Back in the summer, there was this brief period when Finland got into the news over what they described as an experiment.....to basically pay every Finn citizen a basic income. It wouldn't matter if they worked or not....they'd would be guaranteed a basic income. The amount? Well.....it's still being discussed. In fact, lots of things about the Finn idea are still being discussed, and it won't be till late spring when they bring it to a public forum, and the government says that the implementation phase won't happen until the summer of 2017 at the earliest point.
The general idea, which goes back almost a hundred years, revolves around the concept that you'd be guaranteed X income no matter who you were or what circumstance you were in.
Naturally, folks kinda hint that most people who have a real job....won't be affected, and there's the claim always at the start of discussions that this won't cost anything to businesses or people (no new taxes). It's just be a way that you'd talk about people and welfare operations....in a different way (basic income instead of welfare payments).

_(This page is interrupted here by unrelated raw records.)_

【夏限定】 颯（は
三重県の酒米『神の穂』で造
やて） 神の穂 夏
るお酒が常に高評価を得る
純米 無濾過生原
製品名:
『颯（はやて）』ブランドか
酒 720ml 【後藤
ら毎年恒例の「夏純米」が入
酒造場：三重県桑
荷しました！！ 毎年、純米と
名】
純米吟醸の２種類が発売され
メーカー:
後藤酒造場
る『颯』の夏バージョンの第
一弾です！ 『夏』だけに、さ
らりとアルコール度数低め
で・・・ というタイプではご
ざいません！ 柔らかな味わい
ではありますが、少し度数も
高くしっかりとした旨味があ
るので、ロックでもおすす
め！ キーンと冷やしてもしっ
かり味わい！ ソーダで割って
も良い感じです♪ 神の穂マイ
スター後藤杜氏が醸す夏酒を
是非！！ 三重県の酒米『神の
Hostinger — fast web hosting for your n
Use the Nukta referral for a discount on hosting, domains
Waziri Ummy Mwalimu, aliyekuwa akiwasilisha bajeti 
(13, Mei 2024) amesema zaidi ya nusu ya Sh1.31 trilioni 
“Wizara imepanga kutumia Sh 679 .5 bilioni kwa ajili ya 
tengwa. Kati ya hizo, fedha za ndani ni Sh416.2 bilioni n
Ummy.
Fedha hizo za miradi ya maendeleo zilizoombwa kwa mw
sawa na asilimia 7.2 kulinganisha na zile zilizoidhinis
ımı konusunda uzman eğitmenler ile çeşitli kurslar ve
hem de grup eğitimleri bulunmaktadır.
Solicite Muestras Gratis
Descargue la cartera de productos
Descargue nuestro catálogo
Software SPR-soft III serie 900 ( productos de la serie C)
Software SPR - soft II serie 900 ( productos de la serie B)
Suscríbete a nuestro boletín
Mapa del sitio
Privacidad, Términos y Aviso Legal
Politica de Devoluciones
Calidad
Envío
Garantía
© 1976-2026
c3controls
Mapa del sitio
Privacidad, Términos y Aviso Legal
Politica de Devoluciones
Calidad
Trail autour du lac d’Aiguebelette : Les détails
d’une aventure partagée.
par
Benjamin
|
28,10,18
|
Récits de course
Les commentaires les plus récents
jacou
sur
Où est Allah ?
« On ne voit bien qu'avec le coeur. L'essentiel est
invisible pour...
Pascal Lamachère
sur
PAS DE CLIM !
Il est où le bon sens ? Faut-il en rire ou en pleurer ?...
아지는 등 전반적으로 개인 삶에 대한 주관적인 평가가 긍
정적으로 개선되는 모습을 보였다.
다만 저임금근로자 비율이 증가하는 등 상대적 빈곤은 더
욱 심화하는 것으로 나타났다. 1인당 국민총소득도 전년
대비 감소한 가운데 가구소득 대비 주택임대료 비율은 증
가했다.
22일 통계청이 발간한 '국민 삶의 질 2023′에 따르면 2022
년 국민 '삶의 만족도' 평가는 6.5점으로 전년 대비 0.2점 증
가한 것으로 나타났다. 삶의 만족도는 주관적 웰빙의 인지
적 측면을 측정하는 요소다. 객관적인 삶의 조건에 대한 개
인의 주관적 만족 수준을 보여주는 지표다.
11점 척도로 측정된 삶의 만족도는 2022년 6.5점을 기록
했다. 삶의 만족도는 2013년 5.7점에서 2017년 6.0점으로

At the heart of this matter, you'd have to have a couple of economic experts who define the bare minimum required to live (rent, food, etc). Someone would have to make a decision where the minimum starts and ends.....and it gets to being very tricky how you balance this in a dynamic country....in rural and metropolitan areas.....and if transportation is figured into this or to what degree.

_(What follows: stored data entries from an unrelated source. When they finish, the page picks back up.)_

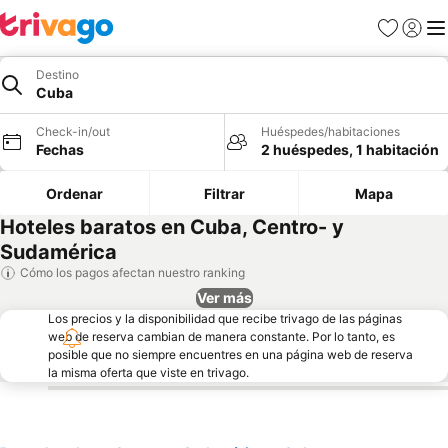
Favoritos
Iniciar 
Me
Destino
Cuba
Check-in/out
Huéspedes/habitaciones
Fechas
2 huéspedes, 1 habitación
Ordenar
Filtrar
Mapa
Hoteles baratos en Cuba, Centro- y
Sudamérica
Cómo los pagos afectan nuestro ranking
Ver más
Los precios y la disponibilidad que recibe trivago de las páginas
web de reserva cambian de manera constante. Por lo tanto, es
posible que no siempre encuentres en una página web de reserva
la misma oferta que viste en trivago.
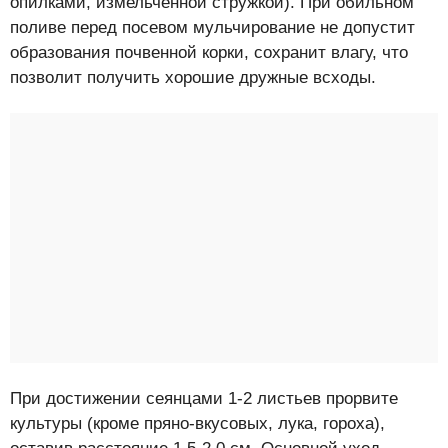
опилками, измельченной стружкой). При обильном
поливе перед посевом мульчирование не допустит
образования почвенной корки, сохранит влагу, что
позволит получить хорошие дружные всходы.
При достижении сеянцами 1-2 листьев прорвите
культуры (кроме пряно-вкусовых, лука, гороха),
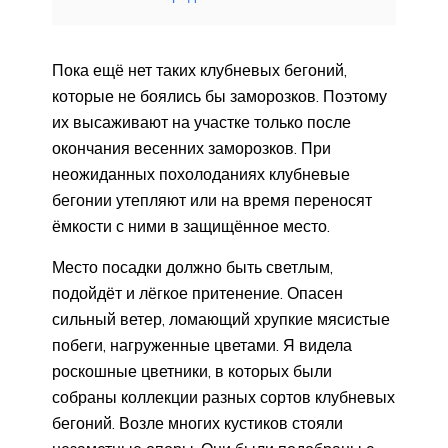
Пока ещё нет таких клубневых бегоний,
которые не боялись бы заморозков. Поэтому
их высаживают на участке только после
окончания весенних заморозков. При
неожиданных похолоданиях клубневые
бегонии утепляют или на время переносят
ёмкости с ними в защищённое место.
Место посадки должно быть светлым,
подойдёт и лёгкое притенение. Опасен
сильный ветер, ломающий хрупкие мясистые
побеги, нагруженные цветами. Я видела
роскошные цветники, в которых были
собраны коллекции разных сортов клубневых
бегоний. Возле многих кустиков стояли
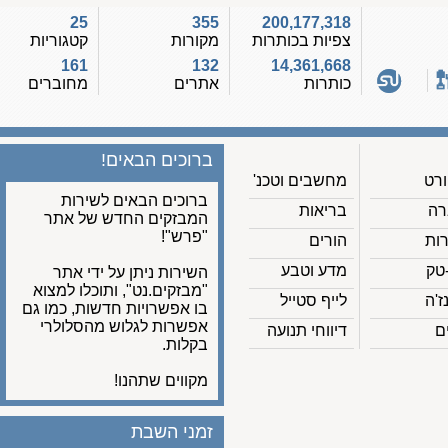
25
355
200,177,318
צפיות בכותרות
מקורות
קטגוריות
161
132
14,361,668
כותרות
אתרים
מחוברים
ברוכים הבאים!
מחשבים וטכנ'
ברוכים הבאים לשירות
בריאות
המבזקים החדש של אתר
"פרש"!
הורים
מדע וטבע
השירות ניתן על ידי אתר
"מבזקים.נט", ותוכלו למצוא
לייף סטייל
בו אפשרויות חדשות, כמו גם
אפשרות לגלוש מהסלולרי
דיווחי תנועה
בקלות.
מקווים שתהנו!
זמני השבת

The odds of the Finn experiment actually occurring. Most journalists feel optimistic and something will occur. Whether it lasts through the experimental period and becomes a permanent part of the public structure.....is a virtual unknown.
Why any of this discussion matters?
Well, Switzerland has decided to pick up the same discussion and has opted for a referendum for the summer of 2016.....letting the public say if a basic income-law can exist there.
This has generated a few German journalists to come out and suggest that if it passes in Switzerland.....this might come up in a debate for the German national election in 2017. It would be the kind of topic that I could envision the Greens, the Linke Party and SPD Party of Germany supporting.
A utopia device?
If you stood back and tried to envision this in Germany.....you'd likely have to set the threshold at roughly 1,500 Euro per family unit. Hartz IV.....the German welfare system....that everyone cringes over and hates to see in political dialog would come to an end and you'd just reinvent welfare into a totally different category of recognition.
There are two pieces to the idea beyond what the journalists or political figures talk about. First, it's basically eradicating the idea of welfare or identification of anyone on welfare. If you considered this a stigma in life.....well....basic income would be the new term to use instead of welfare. You can reshape this all you want and have a great public forum and national vote.....all you get is welfare version 2.0 (basic income).
The second part to this story is that chatter about not costing one penny more....no new taxes....no additional burden upon the government itself. Sadly (my perception)....no politician will dare write a code into the law which forbids "not one penny more". To make something like this work.....you end up with categories of people who need X amount of money to live in Berlin, but 10-percent less than X amount of money to live in a small town of the Hunsruck.
I'll sit back and watch the Swiss forum and vote, and view this German discussion over the same topic. Eventually, some brilliant genius will stand up in a German public forum and ask what's the real difference between welfare (Hartz IV) and basic-income, and the answer will be nothing....unless you tax people more to reach a higher level of welfare. At that point, the German public will sit there grinning and asking why they are reinventing a word or government program, and it'll be hard for the political figures to carry the discussion forward.